Day 8 included practicing off-curb obstacles on the left and right, walking on the Long Island Railroad train platform, country walks and going through traffic checks. Off-curb obstacles meant that my path was completely blocked, and Fonzi had to take me into the street near traffic to get around the obstacle, then return me to the sidewalk so we could move on. Many times off-curb obstacles are due to construction or delivery trucks blocking a sidewalk.

Walking on train platforms requires extra caution, and the dogs use their intelligent disobedience skills to keep themselves between handlers and the train tracks. Intelligent disobedience means that Fonzi will disobey any command I give that he decides is dangerous. Using caution on train platforms is extremely important so that you do not fall off of the platform. You only turn right on train platforms so that your dog is between you and the platform edge and the tracks are never on your right side, minimizing the risk of getting too close to a platform edge.

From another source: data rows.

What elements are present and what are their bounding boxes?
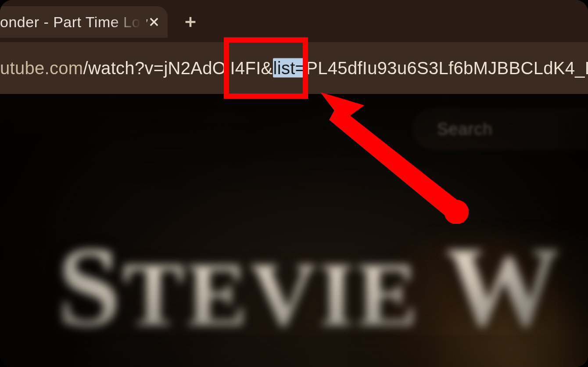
search-input[interactable]: Search: [412, 108, 588, 150]
tab-strip: onder - Part Time Lov: [0, 0, 588, 42]
video-hero-title: STEVIE W: [57, 221, 588, 353]
new-tab-button[interactable]: [182, 13, 199, 31]
browser-tab[interactable]: onder - Part Time Lov: [0, 6, 168, 38]
hero-cap-1: S: [57, 223, 123, 350]
url-host-faded: utube.com: [0, 58, 83, 78]
url-rest: PL45dfIu93u6S3Lf6bMJBBCLdK4_LZYjY: [306, 58, 588, 78]
browser-window: onder - Part Time Lov utube.com/watch?v=…: [0, 0, 588, 367]
url-path: /watch?v=jN2AdOjI4FI&: [83, 58, 272, 78]
search-placeholder: Search: [437, 120, 492, 139]
url-selected-text: list=: [273, 58, 306, 78]
hero-cap-2: W: [446, 223, 563, 350]
hero-text-1: TEVIE: [123, 244, 446, 345]
tab-title: onder - Part Time Lov: [0, 14, 147, 31]
url-text[interactable]: utube.com/watch?v=jN2AdOjI4FI&list=PL45d…: [0, 58, 588, 78]
close-icon[interactable]: [147, 15, 161, 29]
page-viewport: Search STEVIE W: [0, 94, 588, 367]
address-bar[interactable]: utube.com/watch?v=jN2AdOjI4FI&list=PL45d…: [0, 42, 588, 94]
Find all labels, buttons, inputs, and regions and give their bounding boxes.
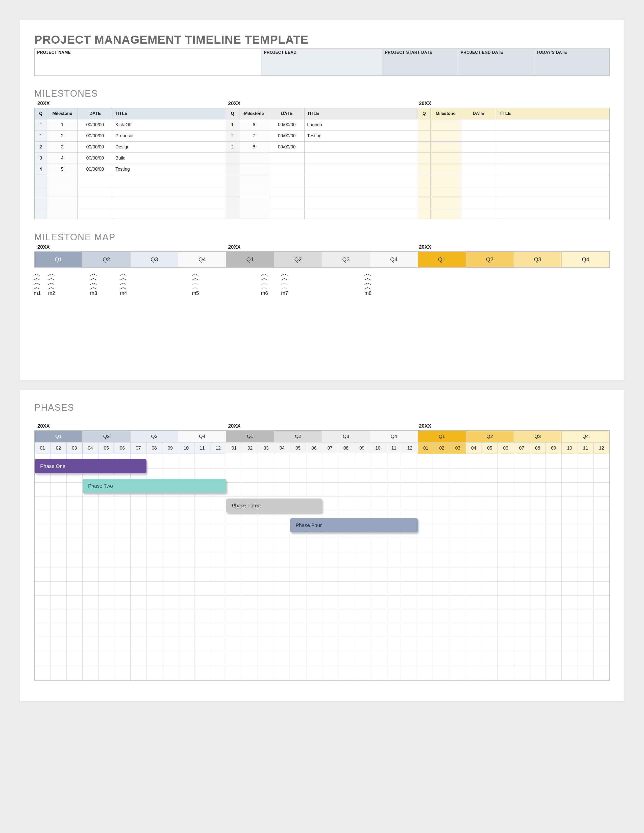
grid-cell[interactable] — [578, 624, 594, 638]
grid-cell[interactable] — [290, 454, 306, 468]
grid-cell[interactable] — [514, 582, 530, 595]
grid-cell[interactable] — [514, 468, 530, 482]
grid-cell[interactable] — [530, 553, 546, 567]
grid-cell[interactable] — [418, 596, 434, 609]
grid-cell[interactable] — [450, 511, 466, 525]
grid-cell[interactable] — [434, 596, 450, 609]
grid-cell[interactable] — [498, 553, 514, 567]
grid-cell[interactable] — [242, 553, 258, 567]
grid-cell[interactable] — [290, 596, 306, 609]
grid-cell[interactable] — [322, 553, 338, 567]
cell-q[interactable] — [35, 186, 47, 197]
grid-cell[interactable] — [546, 454, 562, 468]
cell-title[interactable] — [496, 186, 609, 197]
grid-cell[interactable] — [338, 624, 354, 638]
milestone-row[interactable] — [35, 208, 226, 219]
grid-cell[interactable] — [98, 539, 114, 553]
grid-cell[interactable] — [354, 638, 370, 652]
grid-cell[interactable] — [35, 511, 50, 525]
cell-date[interactable] — [77, 186, 113, 197]
grid-cell[interactable] — [114, 624, 130, 638]
grid-cell[interactable] — [35, 568, 50, 581]
input-today[interactable] — [534, 55, 609, 76]
grid-cell[interactable] — [82, 624, 98, 638]
grid-cell[interactable] — [530, 666, 546, 680]
grid-cell[interactable] — [386, 666, 402, 680]
cell-milestone[interactable]: 4 — [47, 153, 77, 164]
grid-cell[interactable] — [163, 582, 178, 595]
grid-cell[interactable] — [578, 454, 594, 468]
grid-cell[interactable] — [226, 482, 242, 497]
grid-cell[interactable] — [98, 553, 114, 567]
grid-cell[interactable] — [418, 511, 434, 525]
grid-cell[interactable] — [306, 624, 322, 638]
cell-date[interactable]: 00/00/00 — [77, 119, 113, 130]
cell-title[interactable] — [304, 142, 418, 153]
grid-cell[interactable] — [274, 638, 290, 652]
grid-cell[interactable] — [386, 482, 402, 497]
grid-cell[interactable] — [130, 568, 147, 581]
grid-cell[interactable] — [338, 454, 354, 468]
grid-cell[interactable] — [226, 525, 242, 539]
grid-cell[interactable] — [482, 610, 498, 624]
grid-cell[interactable] — [498, 624, 514, 638]
milestone-row[interactable]: 1100/00/00Kick-Off — [35, 119, 226, 130]
cell-title[interactable] — [113, 208, 226, 219]
grid-cell[interactable] — [562, 666, 578, 680]
grid-cell[interactable] — [498, 525, 514, 539]
grid-cell[interactable] — [130, 582, 147, 595]
grid-cell[interactable] — [466, 582, 482, 595]
cell-milestone[interactable] — [47, 175, 77, 186]
grid-cell[interactable] — [578, 610, 594, 624]
grid-cell[interactable] — [354, 610, 370, 624]
grid-cell[interactable] — [82, 638, 98, 652]
grid-cell[interactable] — [370, 497, 386, 511]
grid-cell[interactable] — [290, 652, 306, 666]
grid-cell[interactable] — [163, 666, 178, 680]
cell-date[interactable] — [269, 153, 304, 164]
grid-cell[interactable] — [274, 652, 290, 666]
grid-cell[interactable] — [258, 624, 274, 638]
cell-q[interactable] — [226, 197, 239, 208]
cell-milestone[interactable] — [239, 186, 269, 197]
cell-title[interactable] — [113, 175, 226, 186]
grid-cell[interactable] — [322, 666, 338, 680]
milestone-row[interactable] — [418, 164, 609, 175]
grid-cell[interactable] — [322, 539, 338, 553]
grid-cell[interactable] — [530, 525, 546, 539]
grid-cell[interactable] — [594, 652, 609, 666]
grid-cell[interactable] — [67, 596, 82, 609]
phase-bar[interactable]: Phase Two — [82, 479, 226, 493]
grid-cell[interactable] — [354, 596, 370, 609]
cell-date[interactable]: 00/00/00 — [77, 130, 113, 142]
grid-cell[interactable] — [195, 511, 210, 525]
cell-date[interactable] — [269, 197, 304, 208]
grid-cell[interactable] — [242, 624, 258, 638]
cell-q[interactable] — [226, 186, 239, 197]
grid-cell[interactable] — [546, 525, 562, 539]
cell-milestone[interactable] — [431, 164, 461, 175]
grid-cell[interactable] — [226, 582, 242, 595]
grid-cell[interactable] — [210, 666, 226, 680]
grid-cell[interactable] — [514, 454, 530, 468]
cell-milestone[interactable]: 7 — [239, 130, 269, 142]
grid-cell[interactable] — [594, 454, 609, 468]
cell-title[interactable] — [496, 175, 609, 186]
grid-cell[interactable] — [514, 666, 530, 680]
cell-date[interactable] — [77, 175, 113, 186]
milestone-row[interactable] — [226, 197, 418, 208]
grid-cell[interactable] — [354, 539, 370, 553]
grid-cell[interactable] — [67, 553, 82, 567]
cell-milestone[interactable] — [431, 186, 461, 197]
cell-date[interactable] — [269, 208, 304, 219]
grid-cell[interactable] — [338, 596, 354, 609]
grid-cell[interactable] — [306, 582, 322, 595]
cell-milestone[interactable] — [239, 164, 269, 175]
grid-cell[interactable] — [178, 652, 194, 666]
grid-cell[interactable] — [67, 652, 82, 666]
grid-cell[interactable] — [274, 482, 290, 497]
phase-bar[interactable]: Phase Three — [226, 499, 322, 513]
grid-cell[interactable] — [163, 454, 178, 468]
grid-cell[interactable] — [322, 610, 338, 624]
grid-cell[interactable] — [530, 652, 546, 666]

Country work is really complicated, because there are no sidewalks to follow, and they involve different kinds of distractions. We walk along the edge of the road or path that we are following, stopping occasionally to check that we are not drifting too far from our line of travel. When walking along roads in country work, crossing streets becomes more complex. We curve around the street corner, stop, turn, cross the street and then curve around the next street corner to continue going in the direction we had been originally. We “indent” around street crossings so we always know how many blocks we have crossed. We encountered chickens and a huge rooster on our country walk. Since my neighborhood has a mix of country work and sidewalks, this was practice that Fonzi and I needed.

Traffic checks involve a trainer, in a marked school van, cutting off a team while they are crossing a street. This training is critical as all handlers need to learn what his/her guide dog feels like when it reacts to a traffic check. Fonzi’s reactions include slowing down, speeding up, stopping completely or turning around, depending on the situation. Traffic checks can involve vehicles running a light, but also include obstacles such as strollers, bicyclists, grocery carts, etc.

That night I met Fonzi’s puppy walkers, the family that raised him from 8 weeks old until he went in for formal training, taught him his basic manners and obedience skills and took him as many places as they could for new experiences. They were great! Fonzi was their first puppy, and he had a young boy to roughhouse with. The family raised Fonzi in an office environment during the workday, which was a huge bonus for me. They brought also Fonzi’s favorite toy as a puppy, which was very sweet of them.

Days 9 & 10 were spent in Manhattan. We trained in Central Park and on several busy city blocks. In Central Park we encountered many people, pigeons, dogs, bikes, carriage horses and pedi-cabs. We walked through tunnels and over bridges and under arbors. Outside of the park, we tackled riding the subway, which is not something I had done with my previous guide dogs. The hardest part was getting Fonzi, his leash and myself through the turnstiles without getting tangled up. Fonzi was a pro with all the pushing and shoving around us.

My class training ended on Day 11, three days early, since I needed to travel to North Carolina for the Blind Idol singing competition finals. Despite leaving early, I felt comfortable with Fonzi and the skills we learned together. We make a great team and I am excited for our future together!